The sample standard deviation of the Adelie penguin body mass equals 459 (rounded to the nearest whole number). In the histogram above I only show the sample standard deviation, because the \(s_{X}\) is of the same unit as \(X\), namely grams. Whereas the sample variance \(s_{X}^2\) is of the unit squared grams, which is perhaps not so intuitive.

6 Basic Probability Theory

To be able to continue our statistics journey we need some basic understanding of probability theory. Let’s start with a very simple example, the toss of a coin. Still widely used at the start of soccer, American football and cricket matches, the coin toss really never becomes old fashioned. In this, let’s call it “experiment”, there are two possible outcomes: heads or tails.

Let’s define the outcome or sample space \(S\) as the set of all possible outcomes of an experiment. In mathematical notation we would write

\[S = \{ \text{Heads}, \text{Tails} \}\] Moreover, assuming that the coin is fair, that is, there is an equal possibility of the coin landing on heads as there is for the coin to land on tails. In other words, there is a 50% probability of the coin landing on heads and a 50% probability of the coin landing on tails. Therefore, it makes perfect sense that a coin toss is used in sports matches as a fair way to decide for example in a soccer match whose team’s captain may choose sides.

There also exist unfair or weighted coins where the probability of the coin landing on heads is not equal to the probability of the coin landing on tails. This happens when the weight is not equally distributed towards both sides of the coin such that the probability of obtaining heads is larger than the probability of obtaining tails or vice versa. The toss of a coin and similar experiments can be generalized by a so called Bernoulli experiment. Johan Bernoulli was a famous Swiss mathematician from the late 17th and early 18th century who together with his brother Jakob formed the foundation for modern probability theory.

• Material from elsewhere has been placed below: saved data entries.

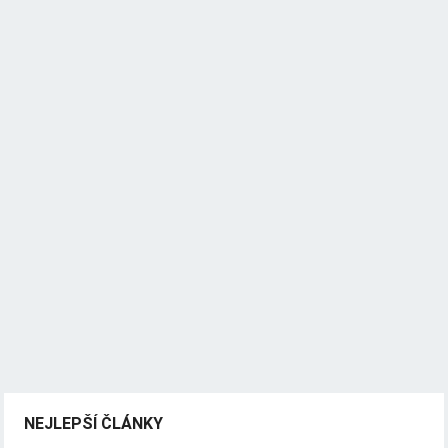
NEJLEPŠÍ ČLÁNKY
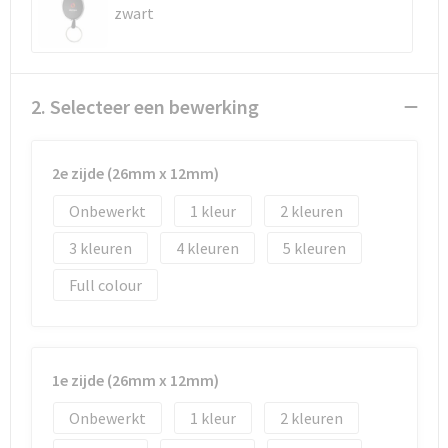
Reistassen
Vesten
zwart
Reistassensets
Werkkleding sets
Rugzakken
Oog- en gelaatsbescherming
2. Selecteer een bewerking
Schoenentassen
Hoofdbescherming
2e zijde (26mm x 12mm)
Schoudertassen
Gehoorbescherming
Onbewerkt
1
2
Sporttassen
Ademhalingsbescherming
3
4
5
Full colour
Strandtassen
E.H.B.O.
Tablettassen
1e zijde (26mm x 12mm)
Toilettassen
Onbewerkt
1
2
Trolleys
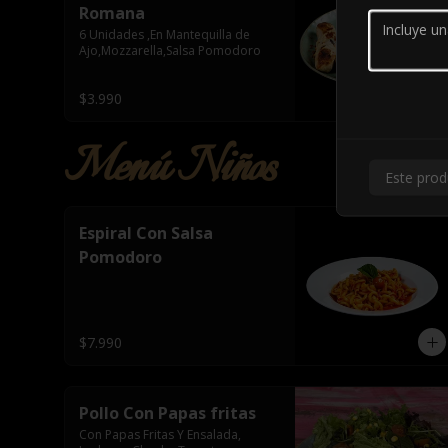
Romana
6 Unidades ,En Mantequilla de 
Ajo,Mozzarella,Salsa Pomodoro
$3.990
Menú Niños
Este prod
Espiral Con Salsa
Pomodoro
$7.990
Pollo Con Papas fritas
Con Papas Fritas Y Ensalada, 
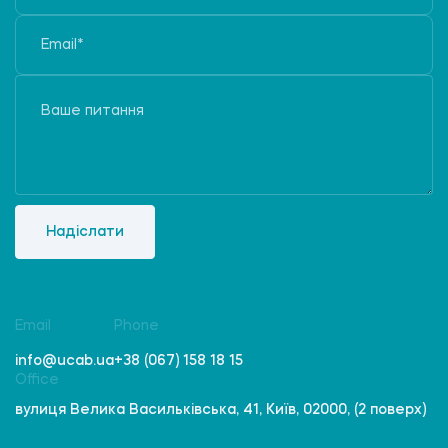
Надіслати
Email
Phone
info@ucab.ua
+38 (067) 158 18 15
Office
вулиця Велика Васильківська, 41, Київ, 02000, (2 поверх)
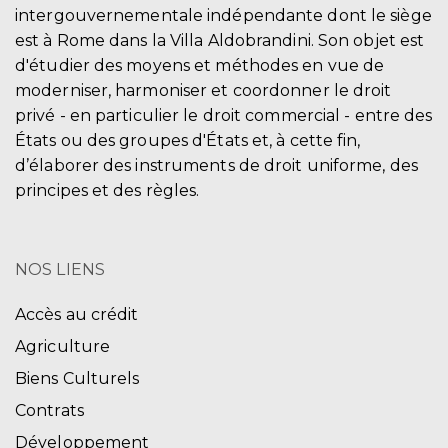
intergouvernementale indépendante dont le siège
est à Rome dans la Villa Aldobrandini. Son objet est
d'étudier des moyens et méthodes en vue de
moderniser, harmoniser et coordonner le droit
privé - en particulier le droit commercial - entre des
États ou des groupes d'États et, à cette fin,
d’élaborer des instruments de droit uniforme, des
principes et des règles.
NOS LIENS
Accès au crédit
Agriculture
Biens Culturels
Contrats
Développement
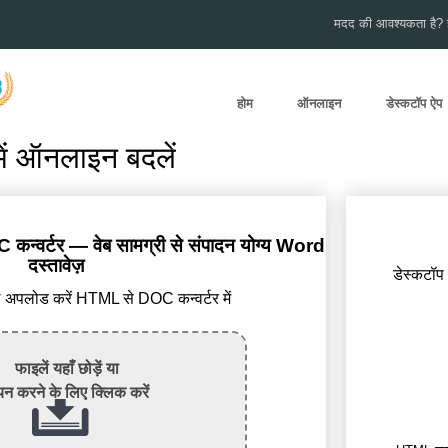
मदद की आवश्यकता है? हम
होम
ऑनलाइन
डेस्कटॉप ऐप
 ऑनलाइन बदलें
न्वर्टर — वेब सामग्री से संपादन योग्य Word
दस्तावेज़
डेस्कटॉप
पलोड करें HTML से DOC कन्वर्टर में
फाइलें यहाँ छोड़ें या
न करने के लिए क्लिक करें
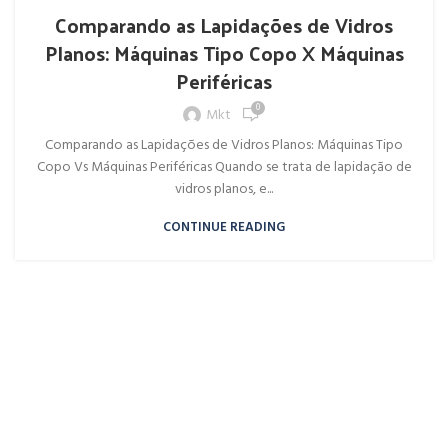
Comparando as Lapidações de Vidros
Planos: Máquinas Tipo Copo X Máquinas
Periféricas
0
Mkt
Comparando as Lapidações de Vidros Planos: Máquinas Tipo
Copo Vs Máquinas Periféricas Quando se trata de lapidação de
vidros planos, e...
CONTINUE READING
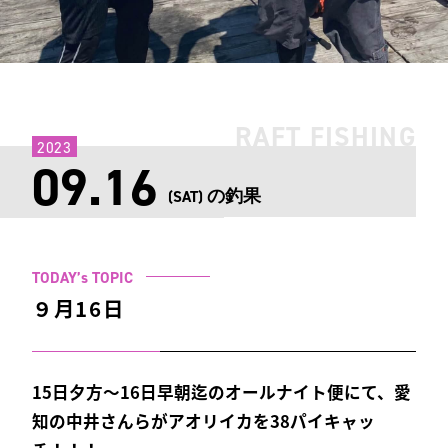
RAFT FISHING
2023
09.16
の釣果
(SAT)
TODAY’s TOPIC
９月16日
15日夕方〜16日早朝迄のオールナイト便にて、愛
知の中井さんらがアオリイカを38パイキャッ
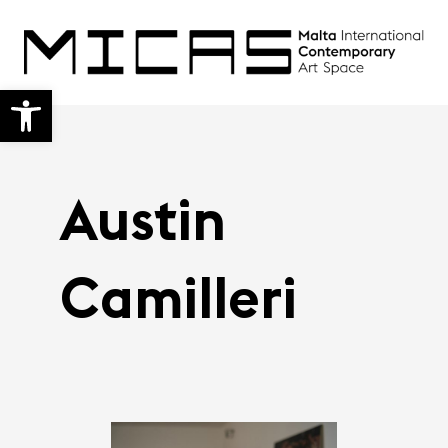
Open toolbar
Austin
Camilleri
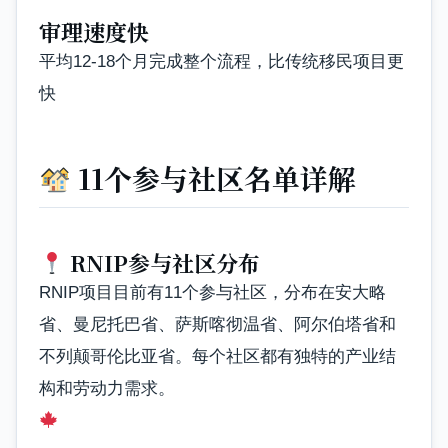
审理速度快
平均12-18个月完成整个流程，比传统移民项目更
快
11个参与社区名单详解
RNIP参与社区分布
RNIP项目目前有11个参与社区，分布在安大略
省、曼尼托巴省、萨斯喀彻温省、阿尔伯塔省和
不列颠哥伦比亚省。每个社区都有独特的产业结
构和劳动力需求。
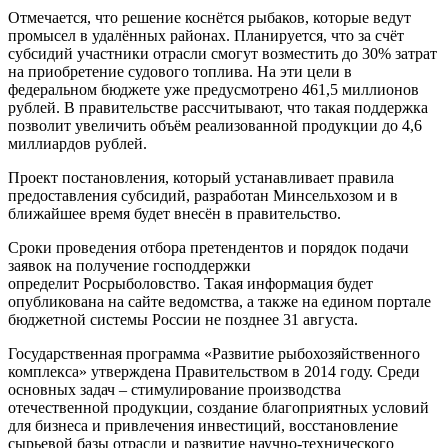
Отмечается, что решение коснётся рыбаков, которые ведут
промысел в удалённых районах. Планируется, что за счёт
субсидий участники отрасли смогут возместить до 30% затрат
на приобретение судового топлива. На эти цели в
федеральном бюджете уже предусмотрено 461,5 миллионов
рублей. В правительстве рассчитывают, что такая поддержка
позволит увеличить объём реализованной продукции до 4,6
миллиардов рублей.
Проект постановления, который устанавливает правила
предоставления субсидий, разработан Минсельхозом и в
ближайшее время будет внесён в правительство.
Сроки проведения отбора претендентов и порядок подачи
заявок на получение господдержки
определит Росрыболовство. Такая информация будет
опубликована на сайте ведомства, а также на едином портале
бюджетной системы России не позднее 31 августа.
Государственная программа «Развитие рыбохозяйственного
комплекса» утверждена Правительством в 2014 году. Среди
основных задач – стимулирование производства
отечественной продукции, создание благоприятных условий
для бизнеса и привлечения инвестиций, восстановление
сырьевой базы отрасли и развитие научно-технического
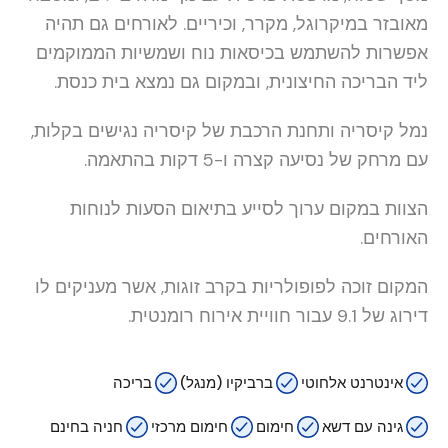
מאובזר במיקרוגל, מקרר, וכיריים. לאורחים גם תהיה
אפשרות להשתמש בכיסאות נוח ושמשיות הממוקמים
ליד הבריכה החיצונית, ובמקום גם נמצא בית כנסת.
נמל קיסריה ותחנת הרכבת של קיסריה נגישים בקלות,
עם מרחק של נסיעה קצרה ו-5 דקות בהתאמה.
הצוות במקום ערוך לסייע בתיאום הסעות לנוחות
האורחים.
המקום זוכה לפופולריות בקרב זוגות, אשר מעניקים לו
דירוג של 9.1 עבור חוויית אירוח רומנטית.
אינטרנט אלחוטי
ברביקיו (מנגל)
בריכה
גינה עם דשא
חימום
חימום מרכזי
חניה בחינם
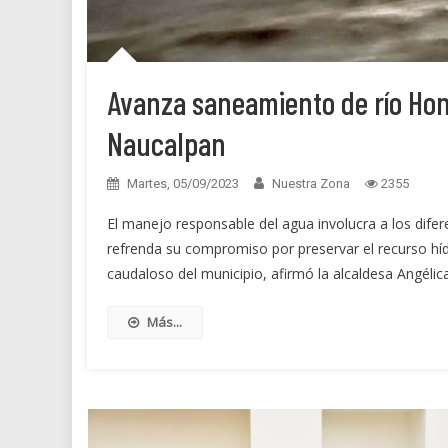
Avanza saneamiento de río Hon
Naucalpan
Martes, 05/09/2023
Nuestra Zona
2355
El manejo responsable del agua involucra a los difere
refrenda su compromiso por preservar el recurso híd
caudaloso del municipio, afirmó la alcaldesa Angélic
Más...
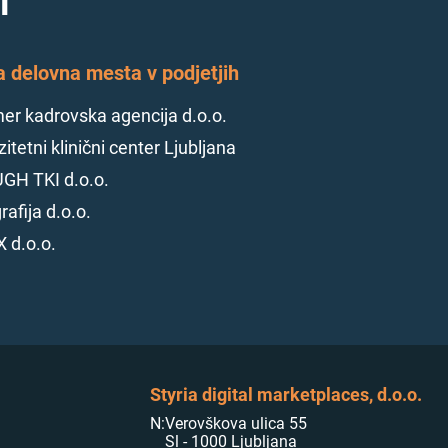
i
a delovna mesta v podjetjih
r kadrovska agencija d.o.o.
itetni klinični center Ljubljana
GH TKI d.o.o.
rafija d.o.o.
 d.o.o.
Styria digital marketplaces, d.o.o.
N:
Verovškova ulica 55
Sl - 1000 Ljubljana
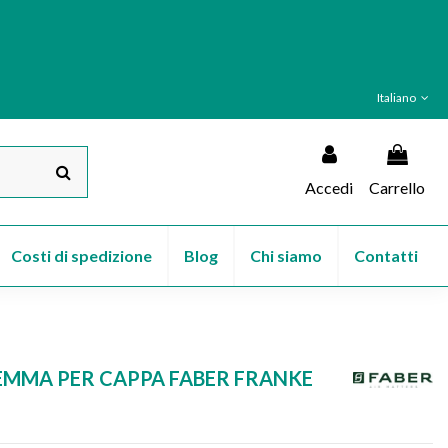
Italiano
Accedi
Carrello
Costi di spedizione
Blog
Chi siamo
Contatti
 GEMMA PER CAPPA FABER FRANKE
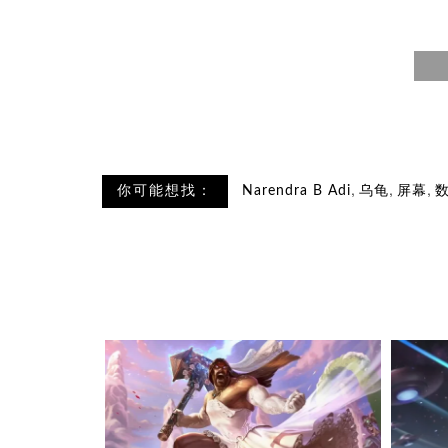
,
,
,
你可能想找：
Narendra B Adi
乌龟
屏幕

Before getting into Bernoulli experiments we should define the concept of events. Let’s take the example of a dice roll. A dice as we all know has six possible outcomes: 1, 2, 3, 4, 5 and 6. In mathematical notation the outcome or sample space \(S\) is

\[ S = \{ 1, 2, 3, 4, 5, 6 \} \] Here, assuming again that we are dealing with a fair dice, the probability of throwing any number of eyes is equal to 1/6, since there are six possible outcomes and each of one them is equally likely. Next, we define the event space \(\mathcal{F}\) that describes all possible events that can be formed based on \(S\). Examples of events are

\[ \begin{aligned} A &= \{1,3,5\} \ \text{(the event of throwing an odd number)} \\[0.5ex] B &= \{2,4,6\} \ \text{(the event of throwing an even number)} \\[0.5ex] C &= \{1,2\} \ \text{(the event of throwing a number smaller than 3)} \\[0.5ex] D &= \emptyset \ \text{(the event of nothing happening at all)} \\[0.5ex] E &= \{1,2,3,4,5,6\} = S \ \text{(the event of throwing any of the six possible outcomes)} \end{aligned} \] All these events can be summarized by the event space \(\mathcal{F}\)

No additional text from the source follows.